Saturday, September 01, 2007

The Beach Boys and Science Fiction

I'm belatedly (say, the last 5 years) a massive Beach Boys fan. I'd had "Pet Sounds" for years and loved it, though perhaps not as "the best album ever" that it sometimes gets called. My pastoral days - of Cherry Red records and the Cocteau Twins - are long gone, and "Pet Sounds" sometimes fits a bit too neatly into that. Yet over the last few years I've been picking up Beach Boys CDs, which have all been exemplarily reissued (good liner notes, remastered, 2 short albums on 1 CD), and enjoyed them all.
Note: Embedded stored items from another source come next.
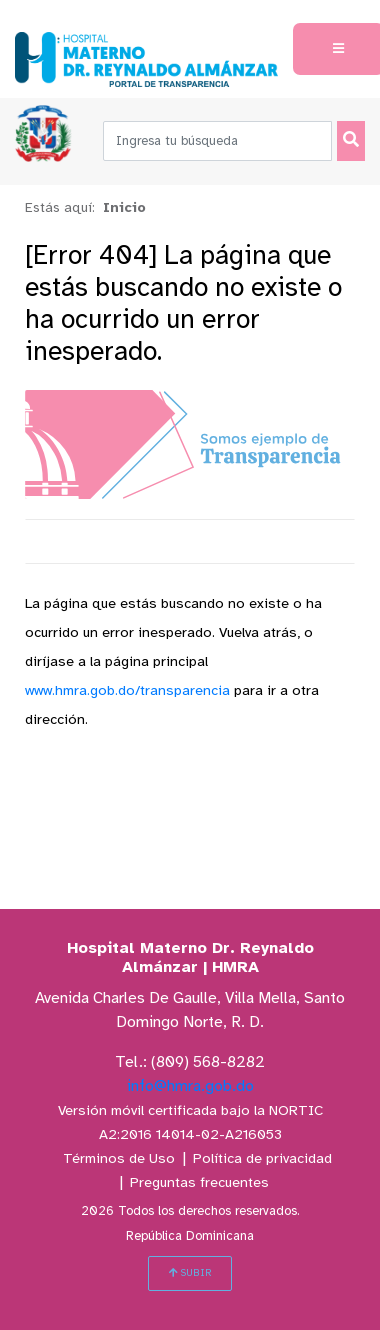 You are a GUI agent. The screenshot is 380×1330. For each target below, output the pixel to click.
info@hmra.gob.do (190, 1086)
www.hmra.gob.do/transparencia (127, 691)
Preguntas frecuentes (199, 1183)
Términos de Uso (119, 1159)
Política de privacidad (262, 1159)
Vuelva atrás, (259, 633)
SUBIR (190, 1273) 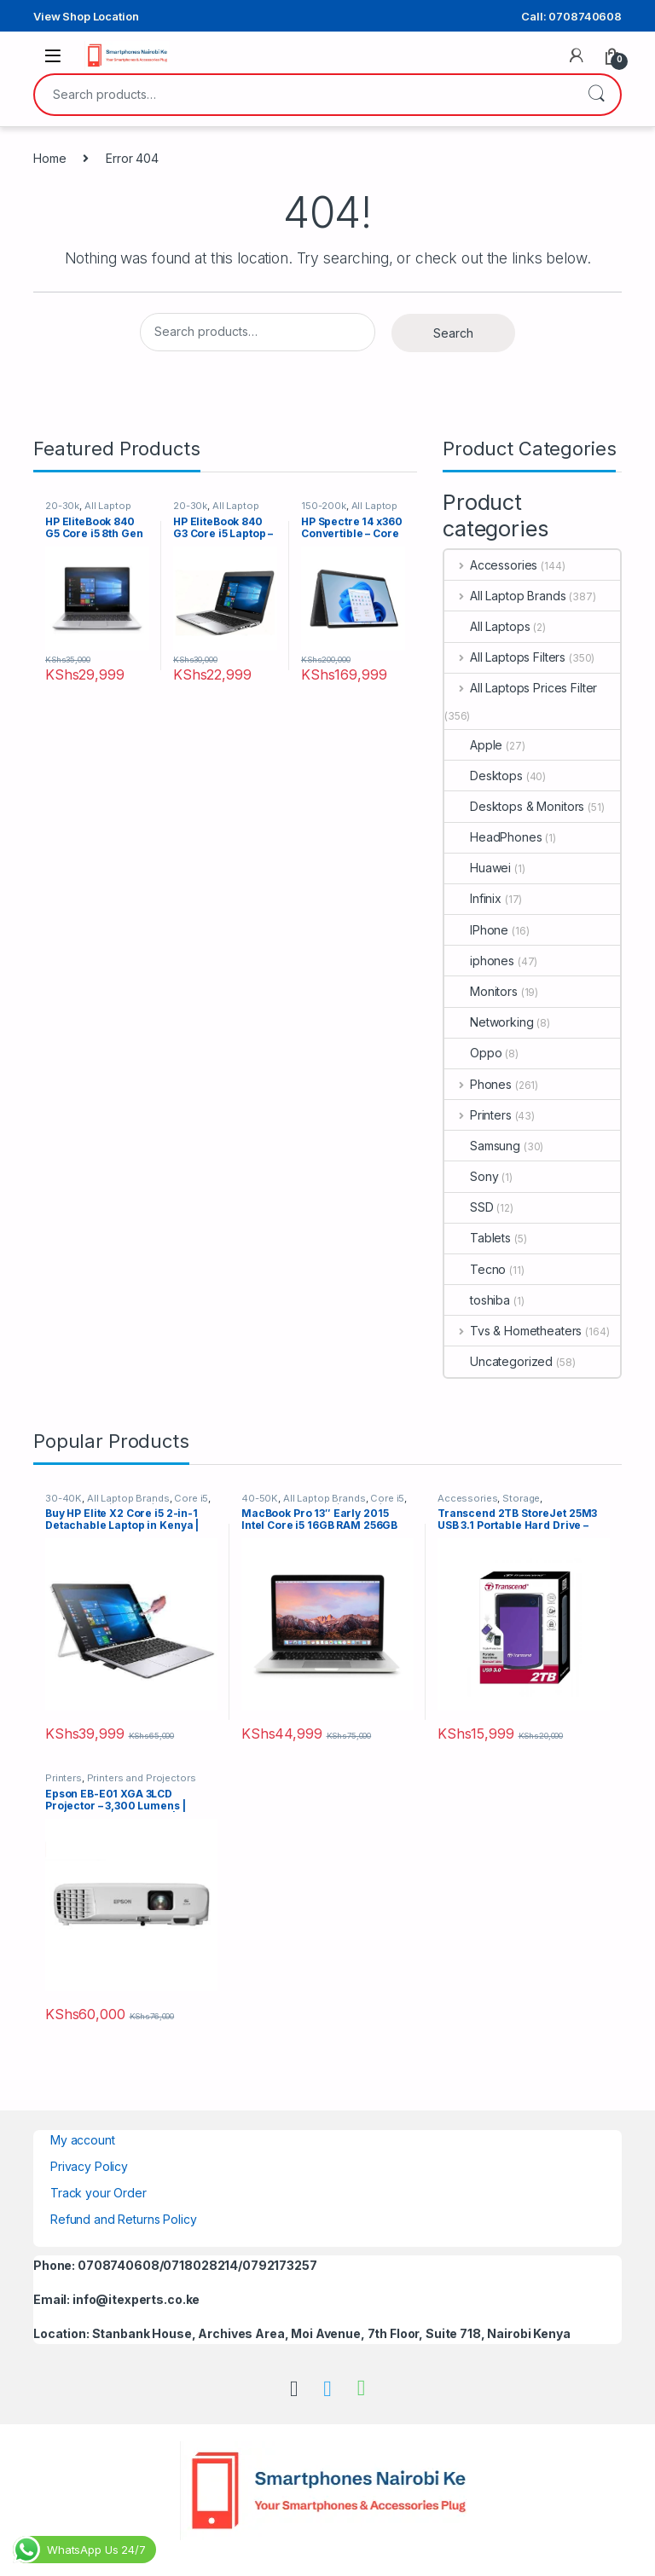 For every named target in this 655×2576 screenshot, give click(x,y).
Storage (521, 1498)
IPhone (476, 930)
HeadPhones (493, 837)
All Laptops (487, 626)
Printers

I'm as likely to like the pre-Pet Sounds songs of "All Summer Long" as the swish early 70s soft rock you find on "Holland" - and it hardly matters whether Brian Wilson was present or not (heresy, perhaps, but its true, here was a band that his spirit was always there, even when his presence wasn't). There's always been a darker side to these exemplaries of a sun-bleached California, as with their covering of a Charles Manson song (he'd struck up a friendship with Dennis Wilson), or the post-Smile breakdown of Brian. I'm fascinated to find out (thanks Wikipedia!) that there's a novel about "lost masterpieces" that centres on the unfinished "Smile", Lewis Shiner's Glimpses. I'll have to get hold of a copy. The slim rock n roll/sci-fi crossover genre expands - there's "Disaster Area", the made-up band in Douglas Adam's "Hitchhikers..." series, Paul Kantner/Jefferson Starship's Heinlein-influenced, "Blows Against the Empire" album, the Moorcock-Hawkwind thing (never quite got this, I'm afraid), Bowie's "Diamong Dogs", and possibly that's all. I'm sure there are plenty of sci-fi novels that include rock and roll stars (time travel helps, of course) but I've not really come across any.

1 comment:

k said...

Gwyneth Jones wrote an interesting scifi series called Bold As Love linked to Jimi Hendrix. It's pretty wild.